--- What needs to be done ---
A faithful copy is required: retype the records from their first line through the line with "entirely achievable with", and omit the pictures.

--- Data provided ---
--

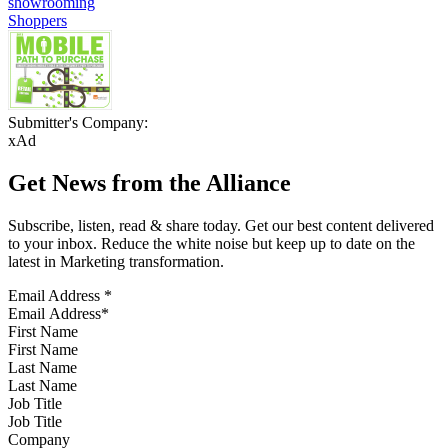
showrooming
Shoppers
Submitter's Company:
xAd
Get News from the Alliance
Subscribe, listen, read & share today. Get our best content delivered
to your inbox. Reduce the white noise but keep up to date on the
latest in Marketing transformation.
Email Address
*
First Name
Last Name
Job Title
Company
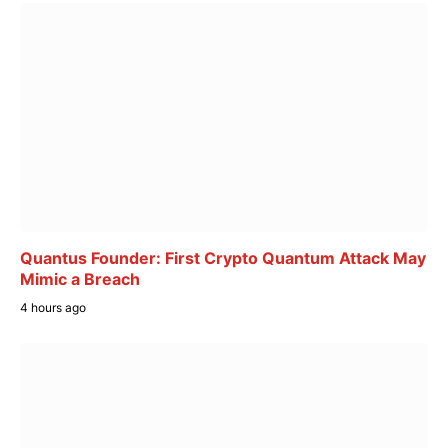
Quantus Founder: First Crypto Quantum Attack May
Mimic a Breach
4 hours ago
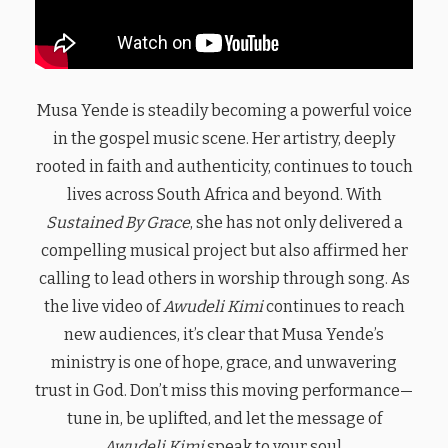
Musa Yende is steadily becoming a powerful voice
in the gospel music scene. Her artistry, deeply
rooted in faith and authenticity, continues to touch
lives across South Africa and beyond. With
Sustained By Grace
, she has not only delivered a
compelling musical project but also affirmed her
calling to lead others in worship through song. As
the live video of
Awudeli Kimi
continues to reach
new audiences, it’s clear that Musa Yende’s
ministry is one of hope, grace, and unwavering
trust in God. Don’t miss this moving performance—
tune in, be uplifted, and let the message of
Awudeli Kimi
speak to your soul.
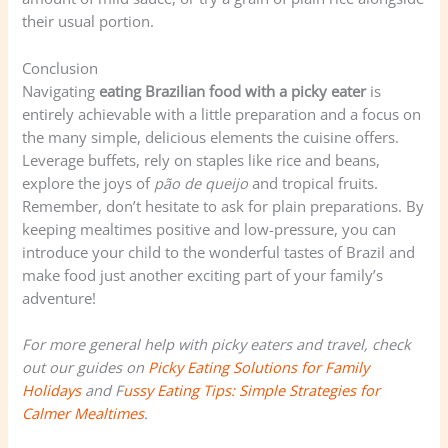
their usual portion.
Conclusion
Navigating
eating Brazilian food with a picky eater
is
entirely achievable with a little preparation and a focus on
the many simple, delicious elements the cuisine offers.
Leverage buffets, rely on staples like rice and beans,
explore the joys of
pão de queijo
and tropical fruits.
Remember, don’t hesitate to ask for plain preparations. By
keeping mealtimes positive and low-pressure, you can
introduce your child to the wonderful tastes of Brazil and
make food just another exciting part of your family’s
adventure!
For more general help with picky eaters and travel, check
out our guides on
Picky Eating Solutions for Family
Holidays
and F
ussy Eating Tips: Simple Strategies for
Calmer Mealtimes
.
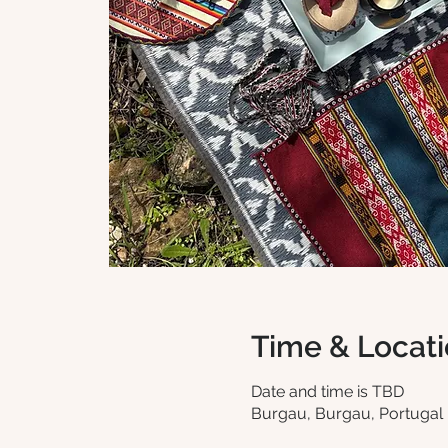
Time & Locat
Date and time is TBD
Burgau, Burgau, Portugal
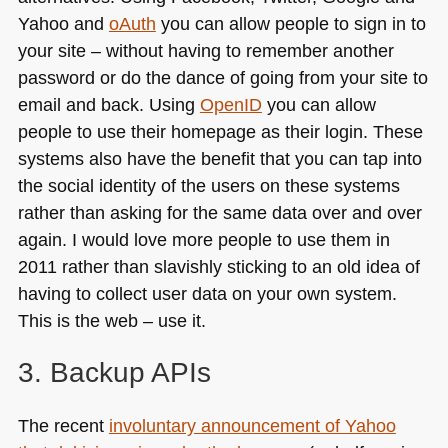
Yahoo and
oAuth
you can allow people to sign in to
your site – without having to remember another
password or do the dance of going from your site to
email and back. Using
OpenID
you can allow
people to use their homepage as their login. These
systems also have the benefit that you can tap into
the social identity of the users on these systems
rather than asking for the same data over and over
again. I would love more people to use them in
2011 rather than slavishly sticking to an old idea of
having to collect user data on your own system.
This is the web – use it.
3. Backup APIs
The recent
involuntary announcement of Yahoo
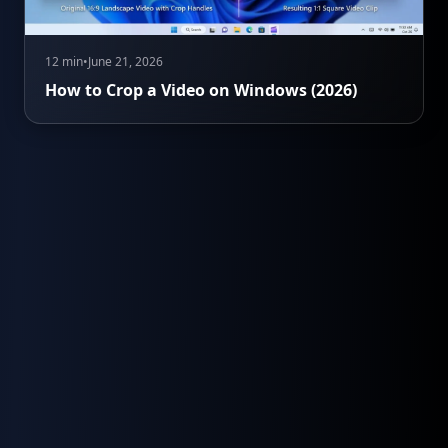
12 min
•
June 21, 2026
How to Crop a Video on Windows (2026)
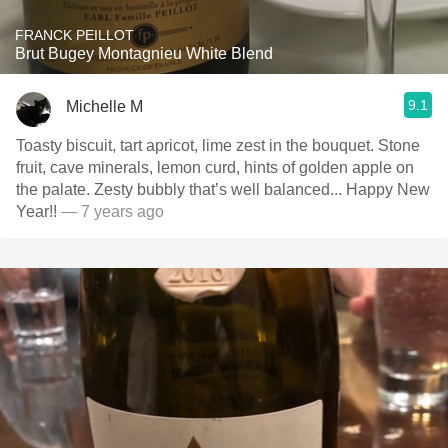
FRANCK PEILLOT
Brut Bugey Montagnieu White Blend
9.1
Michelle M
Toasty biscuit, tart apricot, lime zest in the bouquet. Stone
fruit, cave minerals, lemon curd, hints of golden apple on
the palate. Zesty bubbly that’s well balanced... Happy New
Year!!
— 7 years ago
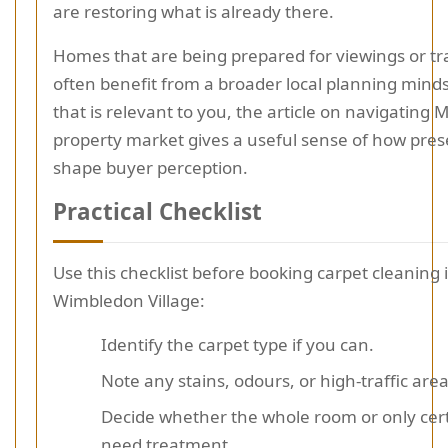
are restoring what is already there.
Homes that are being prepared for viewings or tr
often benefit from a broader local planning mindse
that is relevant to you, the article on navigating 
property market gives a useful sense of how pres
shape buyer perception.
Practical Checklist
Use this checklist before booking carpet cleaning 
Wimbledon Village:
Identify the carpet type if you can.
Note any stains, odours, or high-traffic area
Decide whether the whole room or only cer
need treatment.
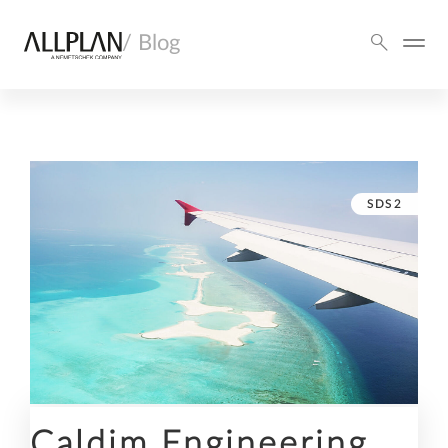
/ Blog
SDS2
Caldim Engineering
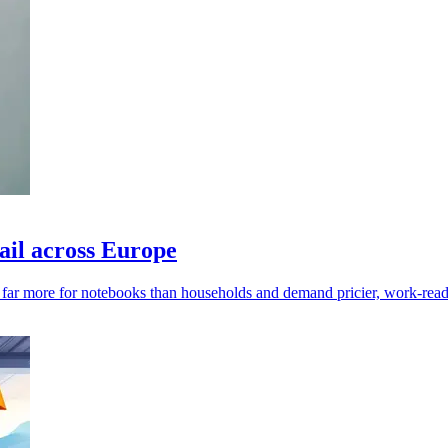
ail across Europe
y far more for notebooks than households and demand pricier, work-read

--

--- Written answer ---
showrooming
Shoppers
Submitter's Company:
xAd
Get News from the Alliance
Subscribe, listen, read & share today. Get our best content delivered
to your inbox. Reduce the white noise but keep up to date on the
latest in Marketing transformation.
Email Address
*
First Name
Last Name
Job Title
Company
Quantus Founder: First Crypto Quantum Attack May
Mimic a Breach
4 hours ago
Musa Yende is steadily becoming a powerful voice
in the gospel music scene. Her artistry, deeply
rooted in faith and authenticity, continues to touch
lives across South Africa and beyond. With
Sustained By Grace
, she has not only delivered a
compelling musical project but also affirmed her
calling to lead others in worship through song. As
the live video of
Awudeli Kimi
continues to reach
new audiences, it’s clear that Musa Yende’s
ministry is one of hope, grace, and unwavering
trust in God. Don’t miss this moving performance—
tune in, be uplifted, and let the message of
Awudeli Kimi
speak to your soul.
their usual portion.
Conclusion
Navigating
eating Brazilian food with a picky eater
is
entirely achievable with a little preparation and a focus on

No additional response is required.